Antes de su cautiverio, el propio Razgón era un miembro del partido y un comunista convencido. Entre sus amigos y su familia figuraban dirigentes importantes y no faltaban, incluso, jerarcas de los servicios de inteligencia. La caída en desgracia de estos personajes durante una de las purgas de Stalin arrastró a Razgón a la cárcel, donde tuvo tiempo de cambiar de opinión sobre algunas cuestiones y revisar su vida previa, cuando era una joven promesa del periodismo.
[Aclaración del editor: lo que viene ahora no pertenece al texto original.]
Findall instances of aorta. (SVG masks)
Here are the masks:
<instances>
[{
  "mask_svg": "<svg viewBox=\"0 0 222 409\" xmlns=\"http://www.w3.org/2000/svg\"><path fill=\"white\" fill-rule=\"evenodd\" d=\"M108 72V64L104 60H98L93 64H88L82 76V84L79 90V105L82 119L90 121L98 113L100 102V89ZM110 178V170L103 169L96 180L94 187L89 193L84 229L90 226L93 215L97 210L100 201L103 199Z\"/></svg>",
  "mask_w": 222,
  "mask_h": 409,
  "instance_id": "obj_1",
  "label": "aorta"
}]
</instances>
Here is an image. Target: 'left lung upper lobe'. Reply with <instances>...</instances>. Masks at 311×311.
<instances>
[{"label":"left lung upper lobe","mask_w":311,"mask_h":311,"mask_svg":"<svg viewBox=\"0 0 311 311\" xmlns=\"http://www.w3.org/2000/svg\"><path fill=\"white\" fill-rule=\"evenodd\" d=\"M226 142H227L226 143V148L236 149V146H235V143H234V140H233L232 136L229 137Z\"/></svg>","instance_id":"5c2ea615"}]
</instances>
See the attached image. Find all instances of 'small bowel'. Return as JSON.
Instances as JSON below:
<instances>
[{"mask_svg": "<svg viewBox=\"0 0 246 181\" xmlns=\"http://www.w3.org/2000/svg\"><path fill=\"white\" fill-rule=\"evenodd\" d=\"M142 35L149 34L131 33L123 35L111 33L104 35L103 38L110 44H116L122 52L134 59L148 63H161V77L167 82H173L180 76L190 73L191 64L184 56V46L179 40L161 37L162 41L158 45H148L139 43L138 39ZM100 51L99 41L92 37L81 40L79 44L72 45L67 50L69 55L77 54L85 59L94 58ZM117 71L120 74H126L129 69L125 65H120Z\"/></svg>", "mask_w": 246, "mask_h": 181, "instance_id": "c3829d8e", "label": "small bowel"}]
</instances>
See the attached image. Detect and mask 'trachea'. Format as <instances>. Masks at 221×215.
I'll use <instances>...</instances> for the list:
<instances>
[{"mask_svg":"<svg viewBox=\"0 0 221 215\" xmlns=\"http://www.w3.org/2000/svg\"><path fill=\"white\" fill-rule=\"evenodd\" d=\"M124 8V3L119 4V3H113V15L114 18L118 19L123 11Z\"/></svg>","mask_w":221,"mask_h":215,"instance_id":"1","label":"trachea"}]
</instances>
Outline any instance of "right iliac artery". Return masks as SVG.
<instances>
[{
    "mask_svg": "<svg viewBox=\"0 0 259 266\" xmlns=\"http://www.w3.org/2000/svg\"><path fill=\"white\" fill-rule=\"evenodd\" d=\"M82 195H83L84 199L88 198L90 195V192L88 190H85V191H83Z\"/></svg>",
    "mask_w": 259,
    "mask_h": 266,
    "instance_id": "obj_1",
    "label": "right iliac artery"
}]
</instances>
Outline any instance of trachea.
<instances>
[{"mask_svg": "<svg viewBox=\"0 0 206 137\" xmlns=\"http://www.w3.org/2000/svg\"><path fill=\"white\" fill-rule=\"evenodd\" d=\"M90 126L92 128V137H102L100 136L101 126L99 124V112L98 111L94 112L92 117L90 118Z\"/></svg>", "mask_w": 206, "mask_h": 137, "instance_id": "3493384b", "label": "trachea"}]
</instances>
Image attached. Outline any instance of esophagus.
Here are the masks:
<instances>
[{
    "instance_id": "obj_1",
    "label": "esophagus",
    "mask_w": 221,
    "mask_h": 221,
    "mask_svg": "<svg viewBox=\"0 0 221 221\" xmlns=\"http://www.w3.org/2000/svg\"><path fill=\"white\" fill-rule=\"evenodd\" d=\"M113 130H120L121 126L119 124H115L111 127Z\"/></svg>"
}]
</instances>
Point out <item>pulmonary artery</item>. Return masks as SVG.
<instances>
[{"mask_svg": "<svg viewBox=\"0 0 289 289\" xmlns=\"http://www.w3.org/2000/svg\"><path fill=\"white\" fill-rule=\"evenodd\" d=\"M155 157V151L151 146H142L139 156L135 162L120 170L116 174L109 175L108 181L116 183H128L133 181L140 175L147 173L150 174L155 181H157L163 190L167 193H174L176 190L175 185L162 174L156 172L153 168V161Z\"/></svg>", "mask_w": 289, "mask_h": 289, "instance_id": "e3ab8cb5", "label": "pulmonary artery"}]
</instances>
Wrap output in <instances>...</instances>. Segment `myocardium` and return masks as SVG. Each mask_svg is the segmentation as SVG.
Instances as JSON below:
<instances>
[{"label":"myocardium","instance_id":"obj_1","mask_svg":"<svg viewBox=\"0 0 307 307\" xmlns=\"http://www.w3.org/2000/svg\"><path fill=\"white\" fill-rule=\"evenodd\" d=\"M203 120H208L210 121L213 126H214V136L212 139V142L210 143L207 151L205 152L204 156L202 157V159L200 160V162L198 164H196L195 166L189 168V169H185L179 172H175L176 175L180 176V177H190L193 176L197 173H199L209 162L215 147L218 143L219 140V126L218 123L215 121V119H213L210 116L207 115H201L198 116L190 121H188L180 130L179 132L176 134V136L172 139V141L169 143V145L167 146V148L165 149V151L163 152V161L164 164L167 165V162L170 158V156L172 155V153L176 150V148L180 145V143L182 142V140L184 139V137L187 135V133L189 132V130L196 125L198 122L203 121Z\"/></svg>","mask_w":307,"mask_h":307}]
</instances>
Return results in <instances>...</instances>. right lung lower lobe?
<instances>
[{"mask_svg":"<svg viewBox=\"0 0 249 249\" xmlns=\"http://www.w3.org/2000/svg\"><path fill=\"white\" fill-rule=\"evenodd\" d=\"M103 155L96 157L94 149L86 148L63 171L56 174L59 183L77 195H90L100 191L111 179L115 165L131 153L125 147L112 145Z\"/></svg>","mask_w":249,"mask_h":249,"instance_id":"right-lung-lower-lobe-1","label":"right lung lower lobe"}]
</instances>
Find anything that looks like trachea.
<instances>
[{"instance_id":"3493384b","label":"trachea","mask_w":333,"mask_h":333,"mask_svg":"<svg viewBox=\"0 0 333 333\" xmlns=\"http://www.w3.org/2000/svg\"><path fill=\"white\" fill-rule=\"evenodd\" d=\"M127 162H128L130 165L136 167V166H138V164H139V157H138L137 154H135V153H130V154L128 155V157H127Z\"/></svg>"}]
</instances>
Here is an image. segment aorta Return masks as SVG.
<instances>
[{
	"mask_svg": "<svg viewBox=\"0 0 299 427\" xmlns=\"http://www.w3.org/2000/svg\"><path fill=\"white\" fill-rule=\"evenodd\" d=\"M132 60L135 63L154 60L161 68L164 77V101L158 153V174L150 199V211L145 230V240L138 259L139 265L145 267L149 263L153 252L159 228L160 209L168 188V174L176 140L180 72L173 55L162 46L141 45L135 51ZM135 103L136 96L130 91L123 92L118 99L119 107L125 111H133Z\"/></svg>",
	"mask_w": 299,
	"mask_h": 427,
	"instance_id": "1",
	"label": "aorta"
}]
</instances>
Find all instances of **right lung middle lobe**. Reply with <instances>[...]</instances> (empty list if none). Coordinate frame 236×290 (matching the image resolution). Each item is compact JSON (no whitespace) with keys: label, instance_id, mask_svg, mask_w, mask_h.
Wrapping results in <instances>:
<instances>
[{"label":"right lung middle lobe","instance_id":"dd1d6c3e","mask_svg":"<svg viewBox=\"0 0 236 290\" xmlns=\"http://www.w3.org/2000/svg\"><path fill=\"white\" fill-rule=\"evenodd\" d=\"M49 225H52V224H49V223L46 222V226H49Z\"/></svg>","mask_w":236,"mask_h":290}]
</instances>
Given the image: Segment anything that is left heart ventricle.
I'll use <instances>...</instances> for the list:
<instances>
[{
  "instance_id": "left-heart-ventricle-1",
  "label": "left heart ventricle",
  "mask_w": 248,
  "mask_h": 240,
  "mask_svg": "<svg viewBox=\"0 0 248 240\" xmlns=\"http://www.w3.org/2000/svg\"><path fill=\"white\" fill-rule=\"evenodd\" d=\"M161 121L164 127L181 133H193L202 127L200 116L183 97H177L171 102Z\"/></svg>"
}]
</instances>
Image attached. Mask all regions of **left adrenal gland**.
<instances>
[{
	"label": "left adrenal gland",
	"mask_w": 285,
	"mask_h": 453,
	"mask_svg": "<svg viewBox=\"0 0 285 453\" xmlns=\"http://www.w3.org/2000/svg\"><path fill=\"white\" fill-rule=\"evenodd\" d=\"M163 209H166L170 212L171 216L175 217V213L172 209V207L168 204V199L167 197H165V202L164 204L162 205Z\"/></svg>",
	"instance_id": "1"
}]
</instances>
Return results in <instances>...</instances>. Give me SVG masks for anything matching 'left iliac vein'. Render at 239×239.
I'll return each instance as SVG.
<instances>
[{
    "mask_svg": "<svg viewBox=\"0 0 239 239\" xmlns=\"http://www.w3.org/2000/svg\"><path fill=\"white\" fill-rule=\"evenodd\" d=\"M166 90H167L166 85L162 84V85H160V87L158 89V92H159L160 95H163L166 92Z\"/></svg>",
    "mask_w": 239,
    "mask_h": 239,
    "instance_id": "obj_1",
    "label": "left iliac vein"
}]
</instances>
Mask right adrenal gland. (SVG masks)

Como tal, le tocó un día visitar un reformatorio y su informe se limitó a destacar las buenas condiciones de higiene del establecimiento. “No dije una sola palabra de los niños que temblaban de miedo ante el menor grito de los guardias, de las palizas que propinaban los grandes a los pequeños, de la jerarquía de la cárcel según la cual cuanto más pequeño y débil era uno, peor le iba… No dije que los muchachos más pequeños se habían convertido en rehenes de los semibandidos de mayor edad, que ayudaban a la administración a controlar la población de la cárcel.” Esa omisión mentirosa le parece al autor “la más imperdonable de las muchas cosas que pude haber escrito”.
En el libro se cuentan atrocidades mucho más llamativas, pero en ese párrafo están resumidas las características de una sociedad regida por el autoritarismo y la explotación, la delación y la denuncia, la corrupción y la violencia. Esas tradiciones han engendrado en buena medida la Rusia de hoy con su concentración del poder, sus mafias millonarias y un presidente que proviene del viejo aparato de seguridad y continúa sus prácticas. Es un país donde sigue siendo muy peligroso para un periodista decir cosas que no le agradan al Estado, como lo demostró hace pocos días el asesinato de Anna Politkovskaya.
Otra característica del Gulag fue que, a pesar de sus dantescas dimensiones y de las inocultables evidencias de lo que estaba ocurriendo, una parte importante de los intelectuales y la prensa de Occidente se negó a reconocer el genocidio o lo calificó de “un exceso justificable”, que no impedía ni descalificaba el apoyo debido al régimen. La historia se fue repitiendo en relación con China, Camboya, Cuba y el resto de las dictaduras del bloque y hasta hubo clientes para Albania y Corea del Norte. La lógica de los que escriben para el poder tiene esos dos movimientos. Primero negar y luego minimizar lo que éste tiene de atroz o de antidemocrático. Leo en un diario oficial el panegírico semanal que un periodista le dedica al presidente argentino. En un pequeño recuadro, sin embargo, le critica el apoyo a la reelección de Rovira. Pero el título lo dice todo: “Misiones, una excepción”. Una excepción o cien, nada le hará cambiar el discurso. Aunque parezca que se puede hacer de muchas maneras, el periodismo se acerca finalmente a Razgón o a Politkovskaya.